Ultium’s Lordstown plant is near the site of a former GM assembly plant which shut down in 2019. Long-term production workers there earned around $31 an hour.

“The big lie that the corporations are telling the government is that they don’t have any issue with these plants being union,” said Fain. “They have no issue with it being union, as long as they can pay $16 an hour with a seven-year progression to $20 an hour—and that’s inexcusable.”

FIGHT FOR JOBS

Besides EV, UAW leaders have signaled that the top issues in bargaining will be restoring cost-of-living adjustments, pushing for job security and against plant closures, and combating tiers, where newer hires receive lower wages and benefits.

The union is gearing up for a fight with Stellantis, which announced plans in April to cut 3,500 skilled and production jobs and offer buyouts to 33,000 hourly workers.
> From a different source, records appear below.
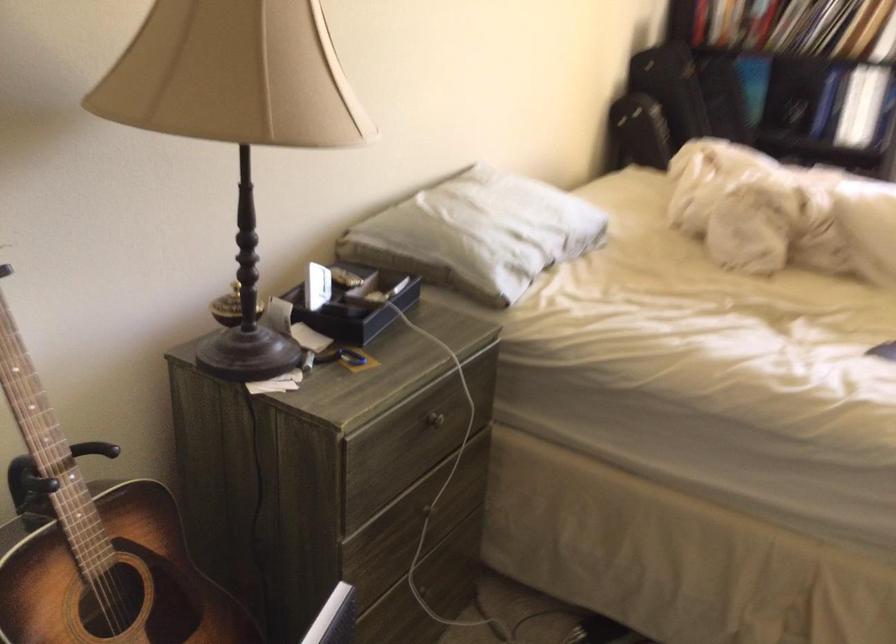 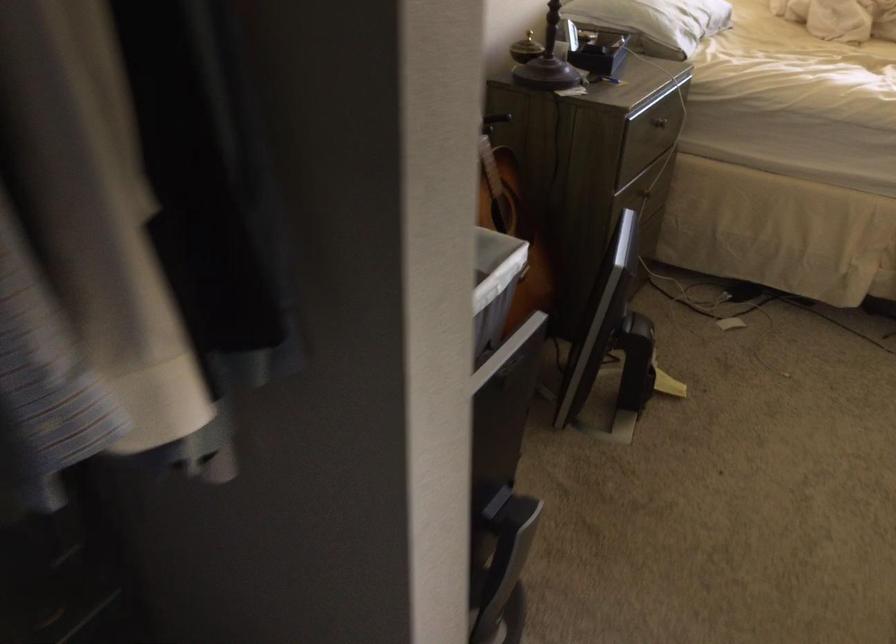 Locate, in the second image, the point that corresponds to (461,257) in the first image.

(655, 21) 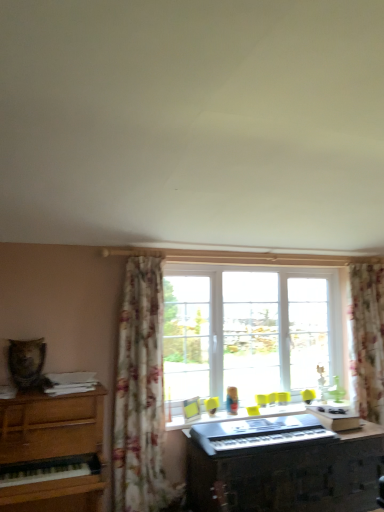 Measure the distance between point [134,438] and camera.

Point [134,438] and camera are 9.18 feet apart.

This screenshot has width=384, height=512. Describe the element at coordinates (257, 433) in the screenshot. I see `black plastic musical keyboard at center` at that location.

Describe the element at coordinates (51, 426) in the screenshot. I see `wooden piano at left` at that location.

Image resolution: width=384 pixels, height=512 pixels. In order to click on metallic silver keyboard at center in this screenshot , I will do `click(281, 466)`.

Find the location of a particular element. floral fabric curtain at right, the second curtain in the left-to-right sequence is located at coordinates coord(368,338).

Identify the location of floral fabric curtain at center, the first curtain from the front. (141, 394).

Is point (205, 328) closer to camera compared to point (134, 265)?

No, (205, 328) is further to viewer.

Could you tell me if clear glass window at center is facing floral fabric curtain at center, which is the 1th curtain in left-to-right order?

No.

Considering the sizes of objects clear glass window at center and floral fabric curtain at center, which appears as the second curtain when viewed from the right, in the image provided, who is wider, clear glass window at center or floral fabric curtain at center, which appears as the second curtain when viewed from the right,?

With larger width is clear glass window at center.

Is clear glass window at center inside or outside of floral fabric curtain at center, the 2th curtain positioned from the back?

clear glass window at center is not enclosed by floral fabric curtain at center, the 2th curtain positioned from the back.

Between metallic silver keyboard at center and clear glass window at center, which one has smaller size?

With smaller size is clear glass window at center.

Do you think metallic silver keyboard at center is within clear glass window at center, or outside of it?

metallic silver keyboard at center is outside clear glass window at center.

From a real-world perspective, is metallic silver keyboard at center on clear glass window at center?

Actually, metallic silver keyboard at center is physically below clear glass window at center in the real world.

What are the coordinates of `piano in front of the clear glass window at center` in the screenshot? It's located at (281, 466).

Does black plastic musical keyboard at center appear on the right side of wooden piano at left?

Correct, you'll find black plastic musical keyboard at center to the right of wooden piano at left.

Are black plastic musical keyboard at center and wooden piano at left located far from each other?

They are positioned close to each other.

Is black plastic musical keyboard at center positioned with its back to wooden piano at left?

That's not correct — black plastic musical keyboard at center is not looking away from wooden piano at left.

Can you confirm if black plastic musical keyboard at center is taller than wooden piano at left?

No.

Is metallic silver keyboard at center not close to floral fabric curtain at right, the first curtain in the right-to-left sequence?

Indeed, metallic silver keyboard at center is not near floral fabric curtain at right, the first curtain in the right-to-left sequence.

From the picture: Which of these two, metallic silver keyboard at center or floral fabric curtain at right, the second curtain in the left-to-right sequence, stands shorter?

Standing shorter between the two is metallic silver keyboard at center.

Is the position of metallic silver keyboard at center more distant than that of floral fabric curtain at right, the second curtain in the left-to-right sequence?

No.

Identify the location of piano below the floral fabric curtain at right, which ranks as the 2th curtain in front-to-back order (from a real-world perspective). (x=281, y=466).

Can wooden piano at left be found inside floral fabric curtain at center, the 2th curtain positioned from the back?

No, wooden piano at left is not surrounded by floral fabric curtain at center, the 2th curtain positioned from the back.

I want to click on cabinetry below the floral fabric curtain at center, which is the 1th curtain in left-to-right order (from the image's perspective), so click(x=51, y=426).

Is floral fabric curtain at center, the first curtain from the front, in front of or behind wooden piano at left in the image?

floral fabric curtain at center, the first curtain from the front, is behind wooden piano at left.

Considering the positions of points (40, 401) and (123, 466), is point (40, 401) closer to camera compared to point (123, 466)?

That is True.

From a real-world perspective, which object rests below the other?

wooden piano at left is physically lower.

Can you confirm if wooden piano at left is wider than floral fabric curtain at center, which is the 1th curtain in left-to-right order?

Indeed, wooden piano at left has a greater width compared to floral fabric curtain at center, which is the 1th curtain in left-to-right order.

From the image's perspective, which is below, wooden piano at left or floral fabric curtain at center, which appears as the second curtain when viewed from the right?

From the image's view, wooden piano at left is below.

Is clear glass window at center far from metallic silver keyboard at center?

No, clear glass window at center is not far away from metallic silver keyboard at center.

Is clear glass window at center shorter than metallic silver keyboard at center?

In fact, clear glass window at center may be taller than metallic silver keyboard at center.

Can you tell me how much clear glass window at center and metallic silver keyboard at center differ in facing direction?

The facing directions of clear glass window at center and metallic silver keyboard at center are 1.1 degrees apart.

Is clear glass window at center closer to the viewer compared to metallic silver keyboard at center?

That is False.

You are a GUI agent. You are given a task and a screenshot of the screen. Output one action in this format:
    pyautogui.click(x=<x>, y=<y>)
    Task: Click on the curtain below the clear glass window at center (from a real-world perspective)
    The width and height of the screenshot is (384, 512).
    Given the screenshot: What is the action you would take?
    pyautogui.click(x=141, y=394)

Identify the location of window above the metallic silver keyboard at center (from the image's perspective). (253, 331).

Looking at the image, which one is located further to black plastic musical keyboard at center, floral fabric curtain at right, the first curtain positioned from the back, or floral fabric curtain at center, the first curtain from the front?

Based on the image, floral fabric curtain at right, the first curtain positioned from the back, appears to be further to black plastic musical keyboard at center.

Which object lies further to the anchor point floral fabric curtain at center, the 2th curtain positioned from the back, floral fabric curtain at right, which ranks as the 2th curtain in front-to-back order, or clear glass window at center?

The object further to floral fabric curtain at center, the 2th curtain positioned from the back, is floral fabric curtain at right, which ranks as the 2th curtain in front-to-back order.

Based on the photo, considering their positions, is wooden piano at left positioned closer to floral fabric curtain at center, the 2th curtain positioned from the back, than clear glass window at center?

wooden piano at left lies closer to floral fabric curtain at center, the 2th curtain positioned from the back, than the other object.

Which object lies further to the anchor point floral fabric curtain at right, the first curtain positioned from the back, black plastic musical keyboard at center or metallic silver keyboard at center?

black plastic musical keyboard at center is positioned further to the anchor floral fabric curtain at right, the first curtain positioned from the back.

From the image, which object appears to be farther from clear glass window at center, floral fabric curtain at right, the second curtain in the left-to-right sequence, or floral fabric curtain at center, which appears as the second curtain when viewed from the right?

The object further to clear glass window at center is floral fabric curtain at center, which appears as the second curtain when viewed from the right.

From the image, which object appears to be nearer to metallic silver keyboard at center, black plastic musical keyboard at center or clear glass window at center?

The object closer to metallic silver keyboard at center is black plastic musical keyboard at center.

Looking at the image, which one is located closer to black plastic musical keyboard at center, clear glass window at center or floral fabric curtain at center, the first curtain from the front?

floral fabric curtain at center, the first curtain from the front, is closer to black plastic musical keyboard at center.

Based on their spatial positions, is metallic silver keyboard at center or floral fabric curtain at right, which ranks as the 2th curtain in front-to-back order, closer to clear glass window at center?

floral fabric curtain at right, which ranks as the 2th curtain in front-to-back order, is closer to clear glass window at center.

Locate an element on the screen. curtain situated between wooden piano at left and floral fabric curtain at right, the first curtain in the right-to-left sequence, from left to right is located at coordinates [141, 394].

Locate an element on the screen. This screenshot has width=384, height=512. window between floral fabric curtain at center, which is the 1th curtain in left-to-right order, and floral fabric curtain at right, which ranks as the 2th curtain in front-to-back order, in the horizontal direction is located at coordinates (253, 331).

Where is `musical keyboard between wooden piano at left and metallic silver keyboard at center from left to right`? This screenshot has height=512, width=384. musical keyboard between wooden piano at left and metallic silver keyboard at center from left to right is located at coordinates (257, 433).

Identify the location of curtain located between wooden piano at left and clear glass window at center in the left-right direction. (141, 394). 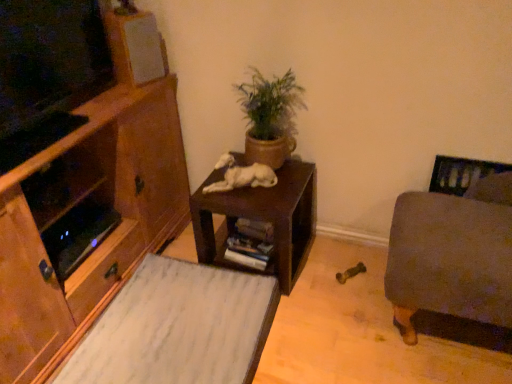 This screenshot has width=512, height=384. What are the coordinates of `free space to the right of dark brown wood table at center` in the screenshot? It's located at (337, 268). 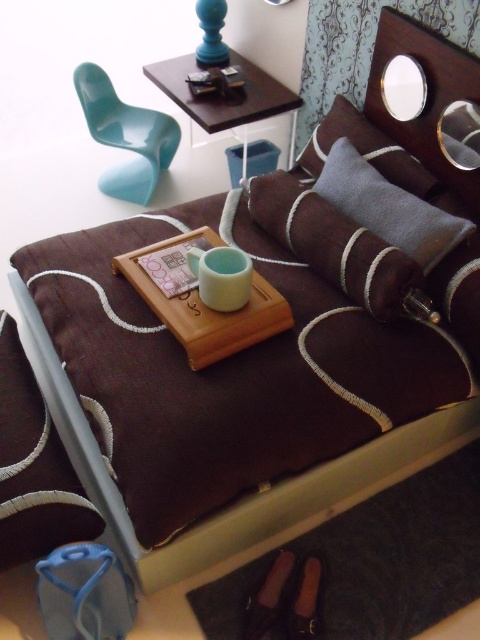 Question: Is brown textured pillow at center to the right of wooden tray at center from the viewer's perspective?

Choices:
 (A) yes
 (B) no

Answer: (A)

Question: Is the position of brown textured pillow at center less distant than that of dark wood table at upper center?

Choices:
 (A) no
 (B) yes

Answer: (B)

Question: Which point is closer to the camera taking this photo?

Choices:
 (A) (153, 147)
 (B) (398, 292)
 (C) (330, 196)

Answer: (B)

Question: Does brown textured pillow at center lie in front of suede-like brown pillow at upper right?

Choices:
 (A) no
 (B) yes

Answer: (B)

Question: Which point appears farthest from the camera in this image?

Choices:
 (A) (290, 93)
 (B) (405, 202)
 (C) (263, 333)

Answer: (A)

Question: Which point appears farthest from the camera in this image?

Choices:
 (A) (105, 192)
 (B) (350, 262)
 (C) (419, 52)
 (D) (228, 348)

Answer: (A) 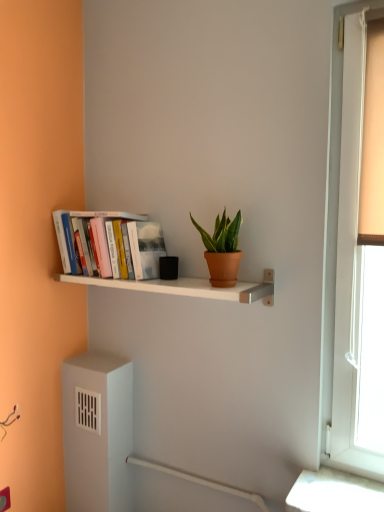 At what (x,y) coordinates should I click in order to perform the action: click on free space that is in between terracotta clay pot at center and hardcover books at left. Please return your answer as a coordinate pair (x, y). Looking at the image, I should click on (177, 281).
It idled its plant in Belvidere, Illinois, in February, knocking 1,350 workers out of work indefinitely.

Stellantis, formed through the merger of Fiat Chrysler and Peugeot, made $18 billion in profit last year. The other union automakers have also been profitable; the Big 3 have pulled in $160 billion in profit over the past decade.

The union is still planning its contract campaign. Meanwhile the caucus Unite All Workers for Democracy, which backed the Members United slate, is holding a series of contract action workshops to build for a potential strike.